Dr Alexandra. PINELLI
Praticien hospitalier
Secteur 75 G10/11
Avant de vous parler de cette histoire d’internement qu’on pourrait sous titrer « comment faire pour
rendre l’autre encore plus fou », laissez moi évoquer le contexte d’arrivée de ce patient très difficile et
l’ambiance de l’unité. Nous avons traversé l’hiver dernier une période, comme on en connait tous à
l’hôpital psychiatrique, pendant laquelle nos CSI n’ont pas désemplies, avec une concentration de
patients difficiles, agités et résistants aux traitements. Il arrive que la symptomatologie de ces patients
induise un sentiment de découragement et de fatigue chez les soignants, même si, comme aime le
répéter le Dr vidon, « on y arrive toujours ». Ajoutez à cela, le départ en retraite du Dr lagrange, qui
avait été le référent de l’unité depuis une bonne vingtaine d’année- rappelons nous que quand l’ombre
de l’objet tombe sur le moi ça fait mal, alors quand il s’agit de l’ombre de lagrange..-, moi qui devais
prendre la suite, a titre provisoire, sans grande expérience pour ce qui est du traitement de ce type de
patients et la gestion des soins en CSI (je venais de centre de crise)...ainsi, vous pouvez vous faire une
vague idée de l’ambiance du service durant cette période.

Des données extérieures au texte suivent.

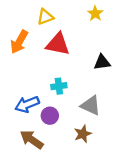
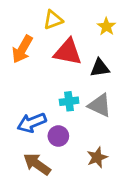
yellow star: (95, 13) -> (106, 26), moved
black triangle: (102, 62) -> (100, 68), moved
gray triangle: (91, 105) -> (100, 105), moved

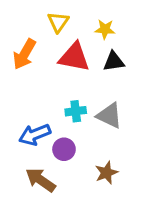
yellow triangle: (53, 20) -> (58, 22), turned -35
yellow star: (106, 26) -> (105, 29), moved, turned -30
black triangle: (100, 68) -> (114, 61), moved

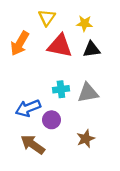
gray triangle: (109, 116) -> (88, 93), turned -35

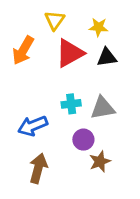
red triangle: (60, 46) -> (70, 53), turned -40
purple circle: (52, 120) -> (83, 140), moved
brown arrow: (33, 145) -> (38, 168), turned 70

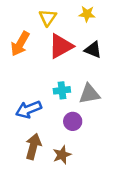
yellow star: (99, 27) -> (87, 14), moved
black triangle: (107, 57) -> (93, 50), turned 30
brown star: (100, 161) -> (62, 155), moved

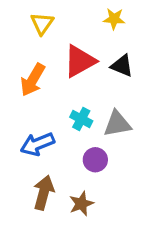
yellow triangle: (48, 18) -> (42, 23), moved
orange arrow: (20, 44) -> (33, 80), moved
cyan cross: (62, 90) -> (81, 119), turned 35

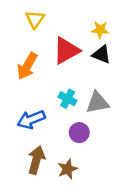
yellow star: (114, 19) -> (100, 30), moved

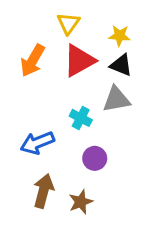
yellow triangle: (35, 19) -> (68, 23), moved
orange arrow: (27, 66) -> (33, 61), moved
gray triangle: (97, 103) -> (116, 99), moved

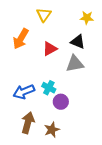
yellow star: (120, 36) -> (87, 18), moved
red triangle: (79, 61) -> (50, 49), moved, size x0.7
cyan cross: (81, 118) -> (49, 88), moved

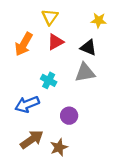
red triangle: (50, 49) -> (55, 42), moved
cyan cross: (49, 88) -> (49, 80), moved
brown arrow: (28, 123) -> (32, 139), turned 40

Il s’agit donc d’un patient de trente ans, un schizophrène difficile, connu du secteur depuis une dizaine
d’année, hospitalisé a plusieurs reprises dans le service, toujours sous contrainte, pour des épisodes de
décompensation délirante. La symptomatologie schizophrénique de ce patient est marquée par des
idées délirantes paranoïdes, une mégalomanie, un déni de la pathologie, une consommation de
toxiques divers et aggravée par de nombreuses ruptures de soin. Lors d’une nouvelle décompensation
délirante, il viole son amie. Il se retrouve alors en détention provisoire à la santé et va y rester prés
d’un an. Durant son incarcération, il refuse de se soumettre à l’expertise psychiatrique demandée par le
juge d’instruction, et refuse le traitement neuroleptique proposé par le psychiatre du smpr, qui accède
cependant à sa demande de traitement substitutif par subutex. C’est donc un patient schizophrène,
sans traitement et incarcéré depuis un an qui agresse très violemment un surveillant pénitentiaire, dans
un contexte de recrudescence délirante. Il est alors adressé dans le service en HO, en application de
l’article D-398 du code de procédure pénale. Le certificat médical initial du médecin du smpr (qui
n’est pas son psychiatre habituel, parti en vacances), évoque un syndrome dissociatif au premier plan,
des mouvements instinctivaux affectifs paradoxaux avec des conduites agressives et d’inhibition
psychomotrice contradictoire. Il est aussi noté que le syndrome délirant, qui est manifeste depuis
l’incarcération, s’aggrave de jour en jour, aboutissant à une incapacité à s’adapter au réel.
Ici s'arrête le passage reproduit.